* _Task requirements_
The entries are to be output word for word, with the pictures omitted.

* _Bounding box prediction data_
# # # # #

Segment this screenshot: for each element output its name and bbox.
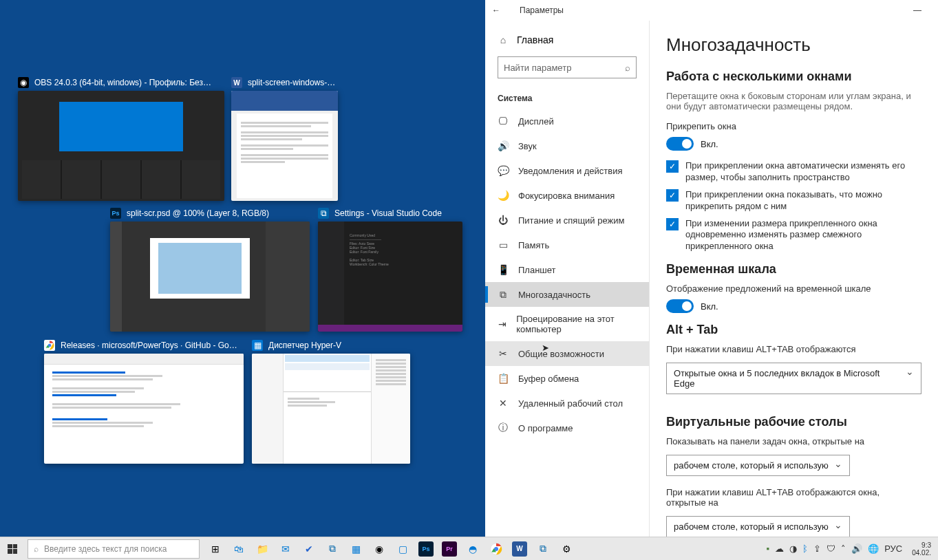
tray-app1-icon[interactable]: ▪ — [767, 543, 770, 554]
taskbar-chrome[interactable] — [484, 537, 508, 560]
nav-label: Уведомления и действия — [518, 166, 623, 176]
thumb-preview — [231, 91, 338, 201]
snap-toggle[interactable] — [666, 137, 694, 151]
thumb-preview — [252, 354, 410, 464]
tray-chevron-up-icon[interactable]: ˄ — [841, 543, 846, 554]
taskbar-app2[interactable]: ▢ — [391, 537, 414, 560]
vdesk-dropdown-1[interactable]: рабочем столе, который я использую — [666, 455, 850, 476]
nav-home[interactable]: ⌂ Главная — [485, 28, 649, 52]
taskbar-vscode2[interactable]: ⧉ — [531, 537, 555, 560]
check-suggest[interactable]: ✓ — [666, 189, 679, 202]
check-resize-label: При прикреплении окна автоматически изме… — [685, 160, 914, 184]
thumb-hyperv[interactable]: ▦ Диспетчер Hyper-V — [252, 340, 410, 464]
nav-item-2[interactable]: 💬Уведомления и действия — [485, 158, 649, 183]
search-placeholder: Найти параметр — [504, 63, 571, 73]
taskbar-todo[interactable]: ✔ — [297, 537, 321, 560]
taskbar-settings[interactable]: ⚙ — [555, 537, 578, 560]
taskbar-edge[interactable]: ◓ — [461, 537, 484, 560]
settings-app-title: Параметры — [520, 6, 564, 15]
nav-label: Дисплей — [518, 116, 554, 127]
nav-icon: 🖵 — [498, 116, 509, 127]
check-adjacent-label: При изменении размера прикрепленного окн… — [685, 218, 914, 253]
tray-security-icon[interactable]: 🛡 — [827, 543, 835, 554]
tray-onedrive-icon[interactable]: ☁ — [775, 543, 784, 554]
taskbar-clock[interactable]: 9:3 04.02. — [908, 541, 931, 557]
thumb-preview — [18, 91, 224, 201]
nav-icon: ⇥ — [498, 319, 507, 330]
settings-window: ← Параметры — ⌂ Главная Найти параметр ⌕… — [485, 0, 938, 537]
toggle-on-label-2: Вкл. — [701, 301, 718, 312]
nav-label: Фокусировка внимания — [518, 191, 615, 201]
nav-icon: 📋 — [498, 373, 509, 384]
nav-icon: ⓘ — [498, 422, 509, 433]
thumb-word[interactable]: W split-screen-windows-1... — [231, 77, 338, 201]
nav-label: Питание и спящий режим — [518, 215, 624, 226]
taskbar-search[interactable]: ⌕ Введите здесь текст для поиска — [28, 539, 200, 559]
vdesk-desc2: При нажатии клавиш ALT+TAB отображаются … — [666, 487, 921, 508]
taskbar-explorer[interactable]: 📁 — [251, 537, 274, 560]
vdesk-value1: рабочем столе, который я использую — [674, 460, 829, 471]
nav-label: Общие возможности — [518, 349, 604, 359]
thumb-photoshop[interactable]: Ps split-scr.psd @ 100% (Layer 8, RGB/8) — [110, 208, 310, 332]
nav-icon: ⏻ — [498, 215, 509, 226]
tray-language[interactable]: РУС — [884, 543, 902, 554]
thumb-title: Диспетчер Hyper-V — [268, 341, 341, 350]
taskbar-app1[interactable]: ▦ — [344, 537, 367, 560]
taskbar-obs[interactable]: ◉ — [367, 537, 391, 560]
task-view-button[interactable]: ⊞ — [204, 537, 227, 560]
nav-item-10[interactable]: 📋Буфер обмена — [485, 366, 649, 391]
nav-item-3[interactable]: 🌙Фокусировка внимания — [485, 183, 649, 208]
thumb-chrome[interactable]: Releases · microsoft/PowerToys · GitHub … — [44, 340, 244, 464]
taskbar-photoshop[interactable]: Ps — [418, 541, 434, 557]
nav-item-11[interactable]: ✕Удаленный рабочий стол — [485, 391, 649, 416]
system-tray: ▪ ☁ ◑ ᛒ ⇪ 🛡 ˄ 🔊 🌐 РУС 9:3 04.02. — [760, 541, 938, 557]
thumb-title: Settings - Visual Studio Code — [334, 208, 442, 218]
start-button[interactable] — [0, 537, 25, 560]
search-icon: ⌕ — [34, 544, 39, 554]
check-resize[interactable]: ✓ — [666, 160, 679, 173]
nav-item-9[interactable]: ✂Общие возможности — [485, 341, 649, 366]
nav-icon: 💬 — [498, 165, 509, 176]
nav-label: Планшет — [518, 265, 556, 275]
nav-item-7[interactable]: ⧉Многозадачность — [485, 282, 649, 307]
nav-item-1[interactable]: 🔊Звук — [485, 133, 649, 158]
snap-label: Прикрепить окна — [666, 121, 921, 131]
nav-label: О программе — [518, 423, 573, 433]
timeline-desc: Отображение предложений на временной шка… — [666, 283, 921, 294]
tray-bluetooth-icon[interactable]: ᛒ — [802, 543, 808, 554]
timeline-toggle[interactable] — [666, 299, 694, 313]
taskbar-store[interactable]: 🛍 — [227, 537, 251, 560]
obs-icon: ◉ — [18, 77, 29, 88]
taskbar-vscode[interactable]: ⧉ — [321, 537, 344, 560]
nav-item-8[interactable]: ⇥Проецирование на этот компьютер — [485, 307, 649, 341]
nav-item-12[interactable]: ⓘО программе — [485, 416, 649, 440]
nav-item-5[interactable]: ▭Память — [485, 233, 649, 257]
tray-network-icon[interactable]: 🌐 — [868, 543, 879, 554]
tray-usb-icon[interactable]: ⇪ — [813, 543, 821, 554]
taskbar-search-placeholder: Введите здесь текст для поиска — [44, 544, 167, 554]
check-adjacent[interactable]: ✓ — [666, 218, 679, 230]
settings-search[interactable]: Найти параметр ⌕ — [498, 56, 637, 78]
settings-content[interactable]: Многозадачность Работа с несколькими окн… — [649, 21, 938, 537]
tray-app2-icon[interactable]: ◑ — [789, 543, 797, 554]
vdesk-dropdown-2[interactable]: рабочем столе, который я использую — [666, 516, 850, 537]
word-icon: W — [231, 77, 242, 88]
section-alttab-head: Alt + Tab — [666, 323, 921, 337]
taskbar-word[interactable]: W — [512, 541, 527, 557]
back-button[interactable]: ← — [492, 6, 506, 15]
nav-icon: ✂ — [498, 348, 509, 359]
tray-volume-icon[interactable]: 🔊 — [851, 543, 862, 554]
minimize-button[interactable]: — — [904, 6, 931, 15]
taskbar-premiere[interactable]: Pr — [442, 541, 457, 557]
thumb-preview — [44, 354, 244, 464]
thumb-vscode[interactable]: ⧉ Settings - Visual Studio Code Commonly… — [318, 208, 462, 332]
alttab-dropdown[interactable]: Открытые окна и 5 последних вкладок в Mi… — [666, 363, 921, 394]
taskbar-mail[interactable]: ✉ — [274, 537, 297, 560]
thumb-obs[interactable]: ◉ OBS 24.0.3 (64-bit, windows) - Профиль… — [18, 77, 224, 201]
nav-item-0[interactable]: 🖵Дисплей — [485, 109, 649, 133]
nav-label: Память — [518, 240, 549, 250]
hyperv-icon: ▦ — [252, 340, 263, 351]
nav-item-6[interactable]: 📱Планшет — [485, 257, 649, 282]
nav-item-4[interactable]: ⏻Питание и спящий режим — [485, 208, 649, 233]
photoshop-icon: Ps — [110, 208, 121, 219]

# # # # #

* _Solution for this exercise_
Segment this screenshot: for each element output its name and bbox.
tray-app1-icon[interactable]: ▪ — [767, 543, 770, 554]
taskbar-chrome[interactable] — [484, 537, 508, 560]
nav-label: Уведомления и действия — [518, 166, 623, 176]
thumb-preview — [231, 91, 338, 201]
snap-toggle[interactable] — [666, 137, 694, 151]
thumb-preview — [252, 354, 410, 464]
tray-chevron-up-icon[interactable]: ˄ — [841, 543, 846, 554]
taskbar-app2[interactable]: ▢ — [391, 537, 414, 560]
vdesk-dropdown-1[interactable]: рабочем столе, который я использую — [666, 455, 850, 476]
nav-home[interactable]: ⌂ Главная — [485, 28, 649, 52]
taskbar-vscode2[interactable]: ⧉ — [531, 537, 555, 560]
check-suggest[interactable]: ✓ — [666, 189, 679, 202]
check-resize-label: При прикреплении окна автоматически изме… — [685, 160, 914, 184]
thumb-hyperv[interactable]: ▦ Диспетчер Hyper-V — [252, 340, 410, 464]
nav-item-2[interactable]: 💬Уведомления и действия — [485, 158, 649, 183]
search-placeholder: Найти параметр — [504, 63, 571, 73]
taskbar-todo[interactable]: ✔ — [297, 537, 321, 560]
taskbar-settings[interactable]: ⚙ — [555, 537, 578, 560]
taskbar-edge[interactable]: ◓ — [461, 537, 484, 560]
settings-app-title: Параметры — [520, 6, 564, 15]
nav-label: Дисплей — [518, 116, 554, 127]
nav-icon: 🖵 — [498, 116, 509, 127]
check-adjacent-label: При изменении размера прикрепленного окн… — [685, 218, 914, 253]
tray-security-icon[interactable]: 🛡 — [827, 543, 835, 554]
tray-onedrive-icon[interactable]: ☁ — [775, 543, 784, 554]
taskbar-clock[interactable]: 9:3 04.02. — [908, 541, 931, 557]
thumb-preview — [18, 91, 224, 201]
nav-icon: ⇥ — [498, 319, 507, 330]
settings-window: ← Параметры — ⌂ Главная Найти параметр ⌕… — [485, 0, 938, 537]
toggle-on-label-2: Вкл. — [701, 301, 718, 312]
nav-label: Фокусировка внимания — [518, 191, 615, 201]
nav-icon: 📋 — [498, 373, 509, 384]
nav-icon: ⓘ — [498, 422, 509, 433]
thumb-word[interactable]: W split-screen-windows-1... — [231, 77, 338, 201]
nav-label: Питание и спящий режим — [518, 215, 624, 226]
taskbar-search[interactable]: ⌕ Введите здесь текст для поиска — [28, 539, 200, 559]
vdesk-desc2: При нажатии клавиш ALT+TAB отображаются … — [666, 487, 921, 508]
taskbar-explorer[interactable]: 📁 — [251, 537, 274, 560]
vdesk-value1: рабочем столе, который я использую — [674, 460, 829, 471]
nav-label: Общие возможности — [518, 349, 604, 359]
thumb-photoshop[interactable]: Ps split-scr.psd @ 100% (Layer 8, RGB/8) — [110, 208, 310, 332]
nav-icon: ⏻ — [498, 215, 509, 226]
tray-language[interactable]: РУС — [884, 543, 902, 554]
thumb-title: Диспетчер Hyper-V — [268, 341, 341, 350]
taskbar-app1[interactable]: ▦ — [344, 537, 367, 560]
taskbar-obs[interactable]: ◉ — [367, 537, 391, 560]
task-view-button[interactable]: ⊞ — [204, 537, 227, 560]
nav-item-10[interactable]: 📋Буфер обмена — [485, 366, 649, 391]
nav-item-3[interactable]: 🌙Фокусировка внимания — [485, 183, 649, 208]
thumb-chrome[interactable]: Releases · microsoft/PowerToys · GitHub … — [44, 340, 244, 464]
taskbar-photoshop[interactable]: Ps — [418, 541, 434, 557]
nav-item-11[interactable]: ✕Удаленный рабочий стол — [485, 391, 649, 416]
system-tray: ▪ ☁ ◑ ᛒ ⇪ 🛡 ˄ 🔊 🌐 РУС 9:3 04.02. — [760, 541, 938, 557]
thumb-title: Settings - Visual Studio Code — [334, 208, 442, 218]
start-button[interactable] — [0, 537, 25, 560]
search-icon: ⌕ — [34, 544, 39, 554]
check-resize[interactable]: ✓ — [666, 160, 679, 173]
nav-item-9[interactable]: ✂Общие возможности — [485, 341, 649, 366]
nav-icon: 💬 — [498, 165, 509, 176]
nav-label: Планшет — [518, 265, 556, 275]
nav-item-7[interactable]: ⧉Многозадачность — [485, 282, 649, 307]
nav-item-1[interactable]: 🔊Звук — [485, 133, 649, 158]
snap-label: Прикрепить окна — [666, 121, 921, 131]
nav-label: О программе — [518, 423, 573, 433]
timeline-desc: Отображение предложений на временной шка… — [666, 283, 921, 294]
tray-bluetooth-icon[interactable]: ᛒ — [802, 543, 808, 554]
timeline-toggle[interactable] — [666, 299, 694, 313]
taskbar-store[interactable]: 🛍 — [227, 537, 251, 560]
obs-icon: ◉ — [18, 77, 29, 88]
taskbar-vscode[interactable]: ⧉ — [321, 537, 344, 560]
nav-item-8[interactable]: ⇥Проецирование на этот компьютер — [485, 307, 649, 341]
nav-item-12[interactable]: ⓘО программе — [485, 416, 649, 440]
nav-item-5[interactable]: ▭Память — [485, 233, 649, 257]
tray-network-icon[interactable]: 🌐 — [868, 543, 879, 554]
tray-usb-icon[interactable]: ⇪ — [813, 543, 821, 554]
taskbar-search-placeholder: Введите здесь текст для поиска — [44, 544, 167, 554]
check-adjacent[interactable]: ✓ — [666, 218, 679, 230]
settings-search[interactable]: Найти параметр ⌕ — [498, 56, 637, 78]
settings-content[interactable]: Многозадачность Работа с несколькими окн… — [649, 21, 938, 537]
tray-app2-icon[interactable]: ◑ — [789, 543, 797, 554]
vdesk-dropdown-2[interactable]: рабочем столе, который я использую — [666, 516, 850, 537]
word-icon: W — [231, 77, 242, 88]
section-alttab-head: Alt + Tab — [666, 323, 921, 337]
taskbar-word[interactable]: W — [512, 541, 527, 557]
back-button[interactable]: ← — [492, 6, 506, 15]
nav-icon: ✂ — [498, 348, 509, 359]
tray-volume-icon[interactable]: 🔊 — [851, 543, 862, 554]
minimize-button[interactable]: — — [904, 6, 931, 15]
taskbar-premiere[interactable]: Pr — [442, 541, 457, 557]
thumb-preview — [44, 354, 244, 464]
thumb-vscode[interactable]: ⧉ Settings - Visual Studio Code Commonly… — [318, 208, 462, 332]
alttab-dropdown[interactable]: Открытые окна и 5 последних вкладок в Mi… — [666, 363, 921, 394]
taskbar-mail[interactable]: ✉ — [274, 537, 297, 560]
thumb-obs[interactable]: ◉ OBS 24.0.3 (64-bit, windows) - Профиль… — [18, 77, 224, 201]
nav-item-0[interactable]: 🖵Дисплей — [485, 109, 649, 133]
nav-label: Память — [518, 240, 549, 250]
hyperv-icon: ▦ — [252, 340, 263, 351]
nav-item-6[interactable]: 📱Планшет — [485, 257, 649, 282]
nav-item-4[interactable]: ⏻Питание и спящий режим — [485, 208, 649, 233]
photoshop-icon: Ps — [110, 208, 121, 219]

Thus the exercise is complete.